ATI LPN
LPN Fundamentals of Nursing
1. What is the primary goal of palliative care?
- A. To cure the client's illness.
- B. To prolong the client's life.
- C. To provide comfort and improve the quality of life.
- D. To prepare the client for surgery.
Correct answer: C
Rationale: The primary goal of palliative care is to provide comfort and improve the quality of life for clients with serious illnesses. Palliative care aims to address physical, emotional, and spiritual needs to enhance overall well-being rather than focusing on curing the underlying illness, prolonging life, or preparing for surgery. It emphasizes symptom management, pain relief, and support for patients and their families to ensure a better quality of life during the course of their illness.
2. A client with cirrhosis is being taught about dietary management. Which of the following statements by the client indicates an understanding of the teaching?
- A. I should increase my intake of sodium-rich foods.
- B. I should decrease my intake of sodium-rich foods.
- C. I should increase my intake of potassium-rich foods.
- D. I should decrease my intake of potassium-rich foods.
Correct answer: B
Rationale: The correct answer is B. In cirrhosis, decreasing the intake of sodium-rich foods is essential to manage fluid retention and symptoms. Excessive sodium intake can worsen fluid accumulation and lead to complications such as ascites. Therefore, advising the client to decrease sodium-rich foods demonstrates an understanding of the dietary management necessary for cirrhosis. Choices A, C, and D are incorrect because increasing sodium-rich foods can exacerbate fluid retention and complications in cirrhosis, increasing potassium-rich foods is not the primary focus of dietary management in cirrhosis, and decreasing potassium-rich foods is not a key recommendation for managing cirrhosis-related dietary issues.
3. Which of the following techniques should be used to insert an indwelling urinary catheter for a female client?
- A. Use sterile technique.
- B. Insert the catheter 2-3 inches into the urethra.

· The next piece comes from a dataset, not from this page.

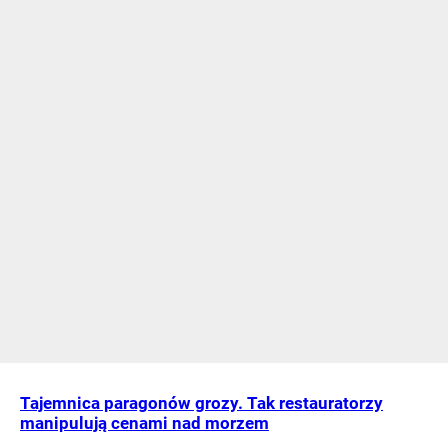
Tajemnica paragonów grozy. Tak restauratorzy
manipulują cenami nad morzem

- C. Inflate the balloon after insertion.
- D. Lubricate the catheter tip before insertion.
Correct answer: D
Rationale: Lubricating the catheter tip before insertion is crucial for female urinary catheterization. This step helps reduce discomfort for the patient and facilitates smooth catheter insertion into the urethra. Using sterile technique maintains asepsis during the procedure, inserting the catheter 2-3 inches ensures proper placement, and inflating the balloon after insertion secures the catheter in place without causing trauma. Proper technique is fundamental for patient comfort, preventing infection, and ensuring the success of the catheterization procedure.
4. A client has a stage 1 pressure ulcer on the right heel. Which of the following interventions should the nurse include in the plan?
- A. Apply a heat lamp to the area for 20 minutes each day.
- B. Change the dressing on the heel every 12 hours.
- C. Apply a transparent dressing over the heel.
- D. Use a water pressure mattress.
Correct answer: C
Rationale: Applying a transparent dressing over the heel is beneficial as it can protect the ulcer from friction and shear, and allow for continuous observation of the wound. This intervention promotes healing and prevents further damage to the skin. Choice A is incorrect because applying heat can increase the risk of tissue damage and should be avoided. Choice B is incorrect as changing the dressing every 12 hours may disrupt the wound healing process and is not necessary for a stage 1 pressure ulcer. Choice D is incorrect because using a water pressure mattress is not a specific intervention for a stage 1 pressure ulcer on the heel.
5. A client receives education on dietary management for ulcerative colitis from a nurse. Which of the following statements should the nurse include in the teaching?
- A. You should increase your intake of high-fiber foods.
- B. You should avoid foods containing lactose.
- C. You should decrease your intake of dairy products.
- D. You should increase your intake of dairy products.
Correct answer: C
Rationale: The correct statement the nurse should include in the teaching is to decrease the intake of dairy products. This is because reducing the intake of dairy products is beneficial in managing symptoms of ulcerative colitis. Dairy products can aggravate symptoms due to their lactose content, thus advising the client to decrease their consumption can help alleviate discomfort and promote better management of the condition.\nChoice A is incorrect because increasing high-fiber foods may worsen symptoms in some individuals with ulcerative colitis.\nChoice B is incorrect as while it is advised to avoid foods containing lactose, this alone does not encompass the full dietary management for ulcerative colitis.\nChoice D is incorrect as increasing the intake of dairy products can exacerbate symptoms in individuals with ulcerative colitis due to their lactose content.